Energy
Level Alignment in Molecular Tunnel Junctions
by Transport and Spectroscopy: Self-Consistency for the Case of Alkyl
Thiols and Dithiols on Ag, Au, and Pt Electrodes
posted on 2019-10-28, 20:44authored byZuoti Xie, Ioan Bâldea, C. Daniel Frisbie
We report here an
extensive study of transport and electronic structure
of molecular junctions based on alkyl thiols (CnT; n = 7, 8, 9, 10, 12) and dithiols (CnDT; n = 8, 9, 10) with various lengths contacted with different
metal electrodes (Ag, Au, Pt). The dependence of the low-bias resistance
(R) on contact work function indicates that transport
is HOMO-assisted (p-type transport). Analysis of the current–voltage
(I–V) characteristics for CnT and CnDT tunnel junctions with the analytical
single-level model (SLM) provides both the HOMO-Fermi energy offset
εhtrans and the average molecule–electrode coupling (Γ) as
a function of molecular length (n), electrode work
function (Φ), and the number of chemical contacts (one or two).

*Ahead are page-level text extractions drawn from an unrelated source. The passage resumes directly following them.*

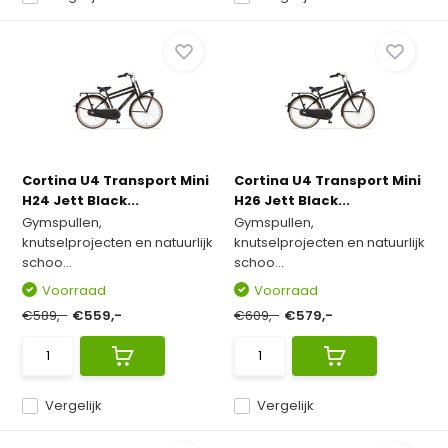
Cortina U4 Transport Mini
Cortina U4 Transport Mini
H24 Jett Black...
H26 Jett Black...
Gymspullen,
Gymspullen,
knutselprojecten en natuurlijk
knutselprojecten en natuurlijk
schoo...
schoo...
Voorraad
Voorraad
€589,-
€559,-
€609,-
€579,-
Vergelijk
Vergelijk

The SLM analysis reveals a strong Fermi level (EF) pinning effect in all the junctions, i.e., εhtrans changes very
little with n, Φ, and the number of chemical
contacts, but Γ depends strongly on these variables. Significantly,
independent measurements of the HOMO–Fermi level offset (εhUPS) by ultraviolet
photoelectron spectroscopy (UPS) for CnT and CnDT SAMs agree remarkably well with the transport-estimated
εhtrans. This result provides strong evidence for hole transport mediated
by localized HOMO states at the Au–thiol interface, and not
by the delocalized σ states in the C–C backbones, clarifying
a long-standing issue in molecular electronics. Our results also substantiate
the application of the single-level model for quantitative, unified
understanding of transport in benchmark molecular junctions.